Data below:

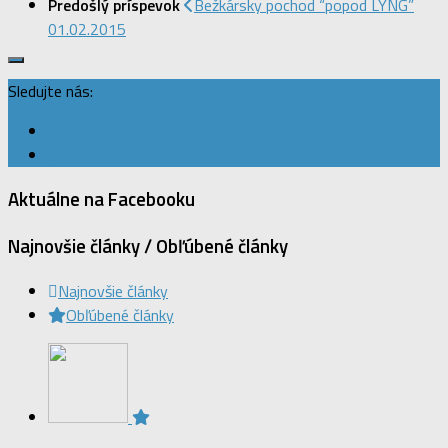
Predošlý príspevok
Bežkársky pochod “popod LYNG”
01.02.2015
Sledujte nás:
Aktuálne na Facebooku
Najnovšie články / Obľúbené články
Najnovšie články
Obľúbené články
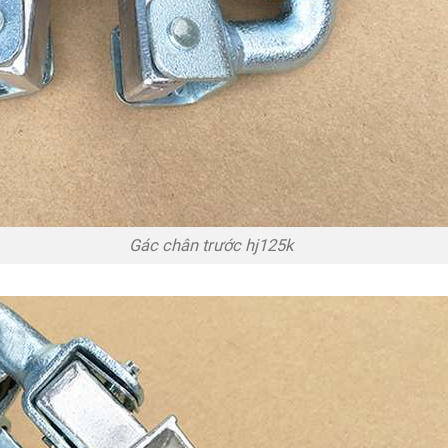
ân trước hj125k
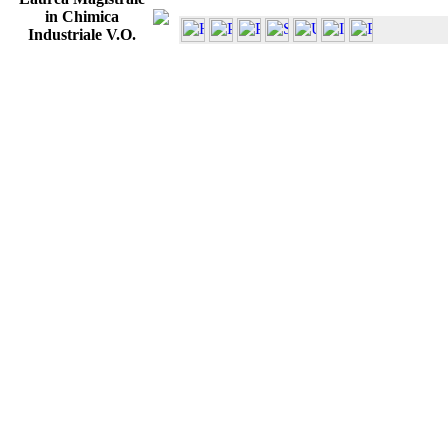
in Chimica
Industriale V.O.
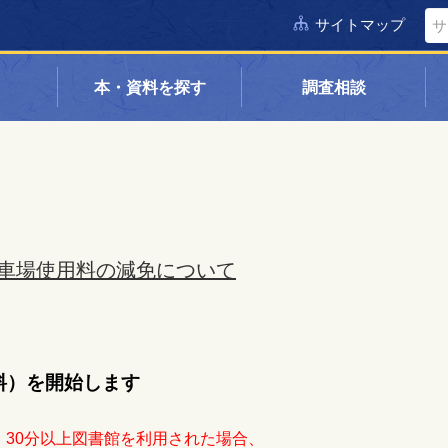
サイトマップ
本・資料を探す
調査相談
車場使用料の減免について
料）を開始します
、
30分以上図書館を利用された場合、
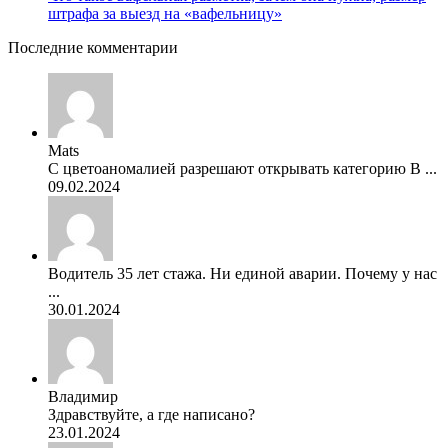
штрафа за выезд на «вафельницу»
Последние комментарии
Mats
С цветоаномалией разрешают открывать категорию В ...
09.02.2024
Водитель 35 лет стажа. Ни единой аварии. Почему у нас
...
30.01.2024
Владимир
Здравствуйте, а где написано?
23.01.2024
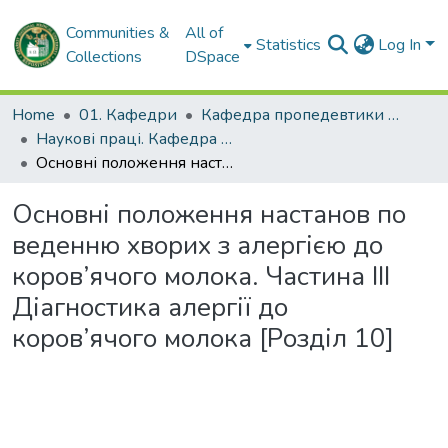
Communities &
All of
Statistics
Log In
Collections
DSpace
Home
01. Кафедри
Кафедра пропедевтики педіатрії № 2
Наукові праці. Кафедра пропедевтики педіатрії № 2
Основні положення настанов по веденню хворих з алергією до коров’ячого молока. Частина ІІІ Діагностика алергії до коров’ячого молока [Розділ 10]
Основні положення настанов по
веденню хворих з алергією до
коров’ячого молока. Частина ІІІ
Діагностика алергії до
коров’ячого молока [Розділ 10]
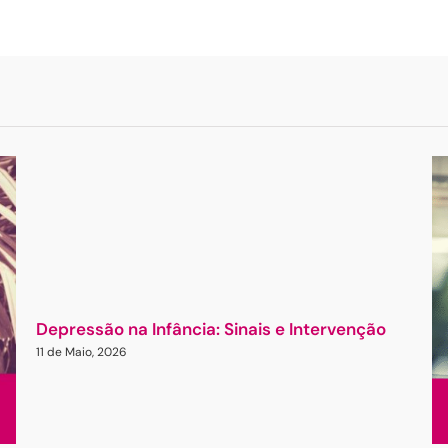
Depressão na Infância: Sinais e Intervenção
11 de Maio, 2026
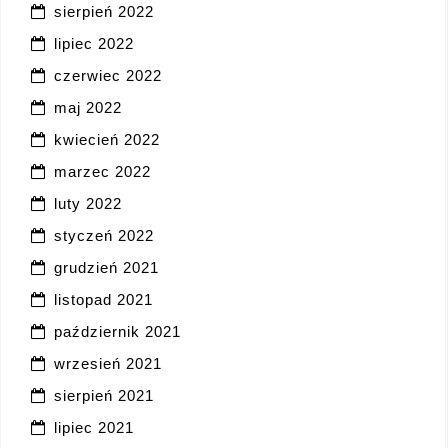
sierpień 2022
lipiec 2022
czerwiec 2022
maj 2022
kwiecień 2022
marzec 2022
luty 2022
styczeń 2022
grudzień 2021
listopad 2021
październik 2021
wrzesień 2021
sierpień 2021
lipiec 2021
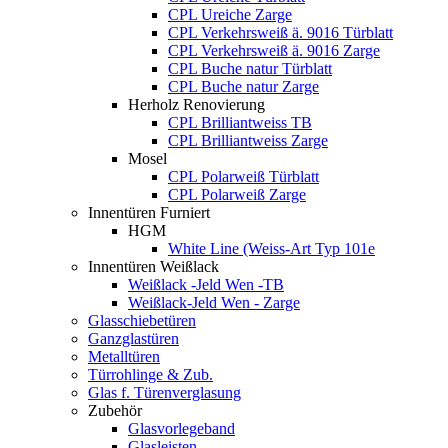
CPL Ureiche Zarge
CPL Verkehrsweiß ä. 9016 Türblatt
CPL Verkehrsweiß ä. 9016 Zarge
CPL Buche natur Türblatt
CPL Buche natur Zarge
Herholz Renovierung
CPL Brilliantweiss TB
CPL Brilliantweiss Zarge
Mosel
CPL Polarweiß Türblatt
CPL Polarweiß Zarge
Innentüren Furniert
HGM
White Line (Weiss-Art Typ 101e
Innentüren Weißlack
Weißlack -Jeld Wen -TB
Weißlack-Jeld Wen - Zarge
Glasschiebetüren
Ganzglastüren
Metalltüren
Türrohlinge & Zub.
Glas f. Türenverglasung
Zubehör
Glasvorlegeband
Glasleisten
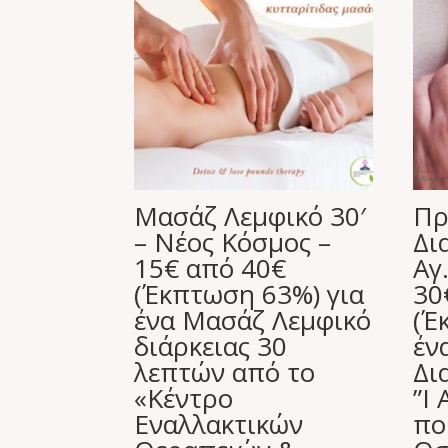
Μασάζ Λεμφικό 30′
Πρ
– Νέος Κόσμος –
Δι
15€ από 40€
Αγ
(Έκπτωση 63%) για
30
ένα Μασάζ Λεμφικό
(Έ
διάρκειας 30
έν
λεπτών από το
Δι
«Κέντρο
”I
Εναλλακτικών
πο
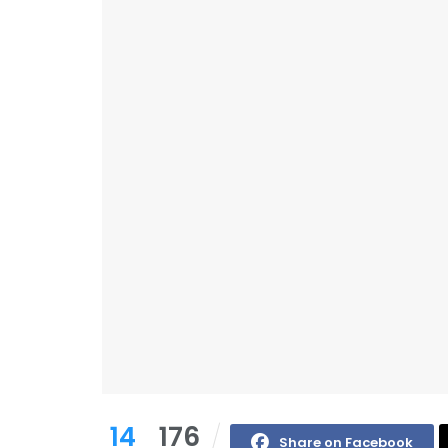
14
176
Share on Facebook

End of Data.

Assignment
How many lines in the records above hold the string "Частина"? Only the number is wanted.

Output for this task
2